Excerpted records:
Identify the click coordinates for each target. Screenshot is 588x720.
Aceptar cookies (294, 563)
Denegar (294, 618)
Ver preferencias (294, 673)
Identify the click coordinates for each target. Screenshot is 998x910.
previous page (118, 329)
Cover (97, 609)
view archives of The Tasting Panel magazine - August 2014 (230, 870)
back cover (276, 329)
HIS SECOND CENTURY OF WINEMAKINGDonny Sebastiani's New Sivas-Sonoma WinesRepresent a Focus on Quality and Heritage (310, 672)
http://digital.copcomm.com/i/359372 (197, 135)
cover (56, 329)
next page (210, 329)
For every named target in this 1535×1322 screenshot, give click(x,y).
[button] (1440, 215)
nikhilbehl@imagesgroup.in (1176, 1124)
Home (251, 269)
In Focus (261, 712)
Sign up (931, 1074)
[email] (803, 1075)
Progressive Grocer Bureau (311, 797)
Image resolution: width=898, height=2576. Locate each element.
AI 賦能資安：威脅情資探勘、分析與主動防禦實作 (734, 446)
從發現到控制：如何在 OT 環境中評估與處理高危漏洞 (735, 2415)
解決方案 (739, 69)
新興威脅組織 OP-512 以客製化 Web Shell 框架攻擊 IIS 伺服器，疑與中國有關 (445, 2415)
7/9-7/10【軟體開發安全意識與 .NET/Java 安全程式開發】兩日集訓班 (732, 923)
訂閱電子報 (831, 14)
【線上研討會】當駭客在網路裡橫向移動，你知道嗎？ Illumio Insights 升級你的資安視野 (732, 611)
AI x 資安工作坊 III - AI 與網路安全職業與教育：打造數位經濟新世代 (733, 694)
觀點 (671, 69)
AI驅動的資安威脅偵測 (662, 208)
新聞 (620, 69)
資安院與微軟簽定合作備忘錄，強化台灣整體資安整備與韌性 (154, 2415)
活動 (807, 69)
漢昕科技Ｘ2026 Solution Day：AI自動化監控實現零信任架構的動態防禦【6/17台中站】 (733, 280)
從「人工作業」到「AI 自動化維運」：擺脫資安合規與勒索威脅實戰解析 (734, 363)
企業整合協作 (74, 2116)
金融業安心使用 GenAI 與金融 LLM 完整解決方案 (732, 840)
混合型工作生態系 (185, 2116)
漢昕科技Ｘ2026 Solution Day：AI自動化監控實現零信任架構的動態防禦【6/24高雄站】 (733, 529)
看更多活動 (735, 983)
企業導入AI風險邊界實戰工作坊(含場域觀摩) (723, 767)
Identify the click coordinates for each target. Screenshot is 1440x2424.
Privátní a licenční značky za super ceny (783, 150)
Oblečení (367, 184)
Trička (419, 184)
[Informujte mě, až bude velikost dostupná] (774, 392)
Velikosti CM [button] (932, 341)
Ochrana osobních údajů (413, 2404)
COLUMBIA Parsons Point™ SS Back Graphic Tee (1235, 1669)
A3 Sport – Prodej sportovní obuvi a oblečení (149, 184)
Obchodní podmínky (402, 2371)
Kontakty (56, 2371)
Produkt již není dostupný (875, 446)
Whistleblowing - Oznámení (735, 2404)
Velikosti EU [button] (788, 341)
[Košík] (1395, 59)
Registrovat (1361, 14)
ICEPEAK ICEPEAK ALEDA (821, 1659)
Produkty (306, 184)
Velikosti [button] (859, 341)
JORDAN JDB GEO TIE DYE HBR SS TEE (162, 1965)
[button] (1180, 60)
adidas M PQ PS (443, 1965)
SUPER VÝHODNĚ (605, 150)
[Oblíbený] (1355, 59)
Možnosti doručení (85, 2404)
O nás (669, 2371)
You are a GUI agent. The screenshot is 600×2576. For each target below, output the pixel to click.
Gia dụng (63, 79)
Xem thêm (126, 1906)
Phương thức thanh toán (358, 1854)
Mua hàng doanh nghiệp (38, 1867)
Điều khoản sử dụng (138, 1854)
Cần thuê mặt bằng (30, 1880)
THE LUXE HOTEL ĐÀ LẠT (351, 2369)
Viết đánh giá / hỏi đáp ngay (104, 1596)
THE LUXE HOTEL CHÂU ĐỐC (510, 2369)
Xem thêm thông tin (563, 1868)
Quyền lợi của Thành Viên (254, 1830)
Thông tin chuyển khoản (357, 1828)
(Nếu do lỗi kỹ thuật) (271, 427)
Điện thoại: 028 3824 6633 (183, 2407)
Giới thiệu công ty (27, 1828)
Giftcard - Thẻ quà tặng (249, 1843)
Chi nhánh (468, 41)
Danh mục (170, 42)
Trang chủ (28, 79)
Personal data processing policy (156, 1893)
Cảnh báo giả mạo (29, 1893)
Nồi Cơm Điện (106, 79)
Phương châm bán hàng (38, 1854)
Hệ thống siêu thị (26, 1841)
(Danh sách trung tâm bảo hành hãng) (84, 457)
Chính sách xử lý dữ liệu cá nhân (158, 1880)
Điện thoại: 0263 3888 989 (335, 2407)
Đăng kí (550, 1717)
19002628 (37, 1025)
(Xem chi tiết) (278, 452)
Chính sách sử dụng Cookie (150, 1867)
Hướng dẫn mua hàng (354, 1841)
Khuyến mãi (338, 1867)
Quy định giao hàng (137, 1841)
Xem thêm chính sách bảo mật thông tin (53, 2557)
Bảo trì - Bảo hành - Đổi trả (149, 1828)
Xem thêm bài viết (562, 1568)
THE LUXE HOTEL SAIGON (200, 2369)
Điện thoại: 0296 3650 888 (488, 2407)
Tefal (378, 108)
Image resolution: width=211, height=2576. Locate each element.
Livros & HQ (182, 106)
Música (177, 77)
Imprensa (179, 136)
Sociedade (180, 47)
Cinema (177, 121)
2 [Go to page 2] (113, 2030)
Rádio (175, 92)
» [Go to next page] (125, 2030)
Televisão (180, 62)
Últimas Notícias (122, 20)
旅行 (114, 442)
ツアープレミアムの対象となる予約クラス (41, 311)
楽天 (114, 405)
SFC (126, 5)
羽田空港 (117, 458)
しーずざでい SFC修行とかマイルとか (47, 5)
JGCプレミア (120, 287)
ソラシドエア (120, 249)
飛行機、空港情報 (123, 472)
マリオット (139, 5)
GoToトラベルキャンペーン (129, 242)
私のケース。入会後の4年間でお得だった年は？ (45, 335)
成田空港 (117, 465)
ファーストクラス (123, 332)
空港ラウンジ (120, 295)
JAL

Brief:
Wherever a line above contains the string "each", count it; then give the total alone.

Response below:
6